The Sawiris family (ⲥⲉⲩⲏⲣⲟⲥ) is an Egyptian Coptic Christian family that owns the Orascom conglomerate, spanning telecommunications, construction, tourism, industries and technology. In 2008, Forbes estimated the family's net worth at US$36 billion.

==Notable members==
Onsi Sawiris (1930–2021) was the patriarch of the family.
Various companies in the group are run by Onsi Sawiris' three sons and other family members:
- Naguib Sawiris (born in 1954)
- Samih Sawiris (born in 1957)
- Nassef Sawiris (born in 1961)

==Business career==
Onsi Sawiris founded Orascom in 1950 that has grown into a conglomerate of companies including Orascom Telecom Holding (أوراسكوم للإتصالات), and Orascom Technology Solutions (OTS) (أوراسكوم للتكنولوجيا), both run by Naguib Sawiris, Orascom Construction Industries (OCI) (أوراسكوم للإنشاء والصناعة) run by Nassef Sawiris, Orascom Hotels and Development (OHD) (أوراسكوم للفنادق والتنمية) run by Samih Sawiris.
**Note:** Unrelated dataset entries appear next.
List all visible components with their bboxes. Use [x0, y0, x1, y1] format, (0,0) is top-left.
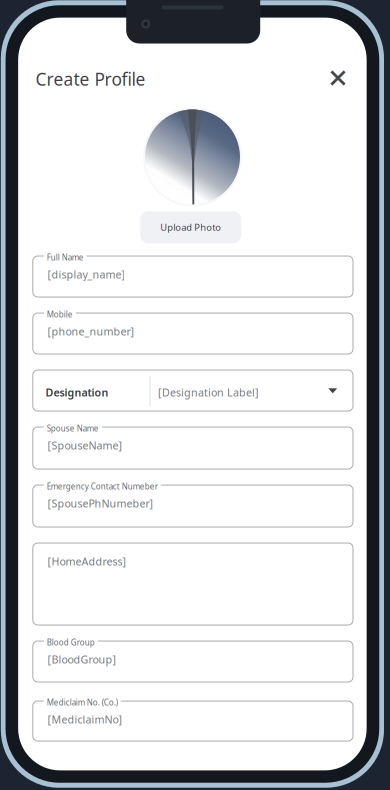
staticText: Mobile: [47, 309, 73, 320]
button[interactable]: [SpousePhNumeber]: [33, 485, 353, 527]
staticText: Emergency Contact Numeber: [47, 481, 158, 492]
staticText: Create Profile: [36, 68, 146, 90]
button[interactable]: Close: [323, 63, 353, 93]
button[interactable]: Upload Photo: [140, 211, 241, 243]
staticText: [phone_number]: [47, 324, 134, 338]
staticText: Blood Group: [47, 637, 95, 648]
staticText: [Designation Label]: [158, 385, 259, 400]
staticText: Spouse Name: [47, 423, 99, 434]
button[interactable]: [phone_number]: [33, 313, 353, 354]
button[interactable]: [BloodGroup]: [33, 641, 353, 682]
staticText: Full Name: [47, 252, 84, 263]
staticText: Mediclaim No. (Co.): [47, 697, 118, 708]
staticText: [display_name]: [47, 267, 125, 281]
staticText: Upload Photo: [160, 221, 221, 233]
staticText: [MediclaimNo]: [47, 712, 122, 726]
button[interactable]: Create Profile: [34, 64, 148, 94]
button[interactable]: [MediclaimNo]: [33, 701, 353, 741]
staticText: [SpousePhNumeber]: [47, 496, 153, 510]
button[interactable]: Designation: [33, 370, 353, 411]
staticText: [BloodGroup]: [47, 652, 116, 666]
button[interactable]: [SpouseName]: [33, 427, 353, 469]
button[interactable]: [HomeAddress]: [33, 543, 353, 625]
staticText: [HomeAddress]: [47, 554, 126, 568]
staticText: Designation: [45, 385, 108, 400]
staticText: [SpouseName]: [47, 438, 122, 452]
button[interactable]: [display_name]: [33, 256, 353, 297]
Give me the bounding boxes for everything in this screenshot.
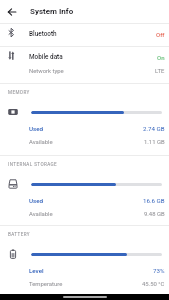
staticText: Level [29, 267, 44, 274]
staticText: Available [29, 139, 53, 146]
staticText: MEMORY [8, 90, 30, 95]
staticText: Used [29, 197, 44, 204]
staticText: LTE [155, 68, 165, 75]
staticText: 1.11 GB [144, 139, 165, 146]
staticText: Off [156, 31, 165, 38]
staticText: 2.74 GB [143, 125, 165, 132]
staticText: INTERNAL STORAGE [8, 162, 58, 167]
staticText: Available [29, 211, 53, 218]
staticText: 9.48 GB [144, 211, 165, 218]
staticText: On [157, 54, 165, 61]
button[interactable]: Bluetooth [0, 26, 169, 40]
staticText: BATTERY [8, 232, 30, 237]
staticText: Used [29, 125, 44, 132]
button[interactable]: Back [3, 0, 20, 23]
staticText: Bluetooth [29, 30, 57, 38]
staticText: Network type [29, 68, 64, 75]
staticText: Mobile data [29, 53, 63, 61]
staticText: 16.6 GB [143, 197, 165, 204]
staticText: 45.50 °C [142, 281, 165, 288]
button[interactable]: Mobile data [0, 49, 169, 63]
staticText: Temperature [29, 281, 63, 288]
staticText: System Info [30, 7, 74, 16]
staticText: 73% [153, 267, 165, 274]
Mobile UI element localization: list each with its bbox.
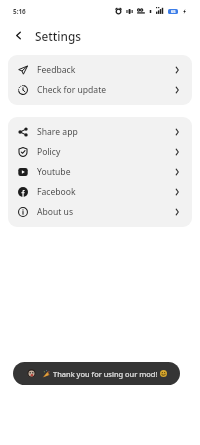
staticText: Youtube	[37, 166, 71, 178]
staticText: Feedback	[37, 64, 76, 76]
staticText: Settings	[35, 28, 81, 44]
staticText: Check for update	[37, 84, 107, 96]
button[interactable]: About us	[8, 202, 192, 222]
staticText: Share app	[37, 126, 78, 138]
button[interactable]: Feedback	[8, 60, 192, 80]
staticText: Thank you for using our mod!	[53, 369, 158, 379]
button[interactable]: Youtube	[8, 162, 192, 182]
staticText: About us	[37, 206, 74, 218]
staticText: Facebook	[37, 186, 76, 198]
staticText: 65	[171, 9, 176, 14]
button[interactable]: Thank you for using our mod!	[13, 362, 180, 385]
button[interactable]: Back	[5, 22, 31, 48]
button[interactable]: Check for update	[8, 80, 192, 100]
button[interactable]: Share app	[8, 122, 192, 142]
staticText: 5:16	[13, 7, 26, 16]
button[interactable]: Facebook	[8, 182, 192, 202]
staticText: Policy	[37, 146, 61, 158]
button[interactable]: Policy	[8, 142, 192, 162]
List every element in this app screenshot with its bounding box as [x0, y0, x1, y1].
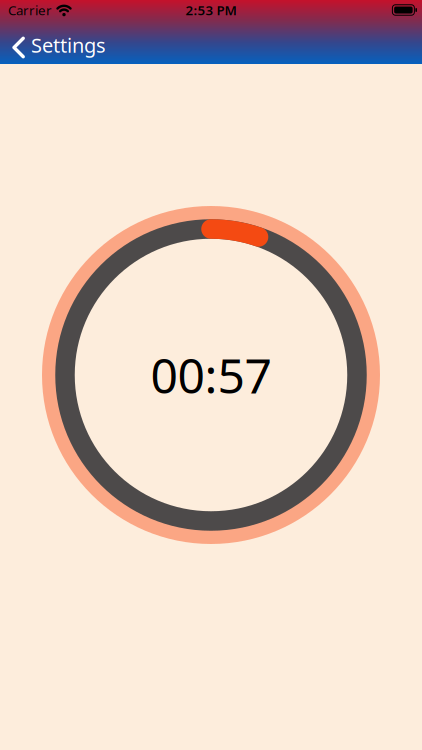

Naguib Sawiris is an investor in Mobinil, Egypt's main mobile phone company, and has expanded into Algeria, Tunisia, Pakistan, Bangladesh and even North Korea. He has also invested through affiliates in Italy (through Wind Telecomunicazioni and Canada (through Globalive Wireless and its Wind Mobile). Naguib Sawiris is also investor in a highly influential Egyptian independent newspaper Almasry Alyoum and the owner of TV interests, most notably in OTV (Orascom Television).

On 20 July 2018, it was announced that Nassef Sawiris was to become a major shareholder of historic English football club Aston Villa F.C., through the investment group, NSWE, formed with U.S. billionaire Wes Edens.

The Sawiris family also actively engages in charity and economic and social development through Sawiris Foundation for Social Development (مؤسسة ساويرس للتنمية الإجتماعية) that includes Sawiris Foundation Awards for Egyptian Literature (جائزة مؤسسة ساويرس للأدب المصري).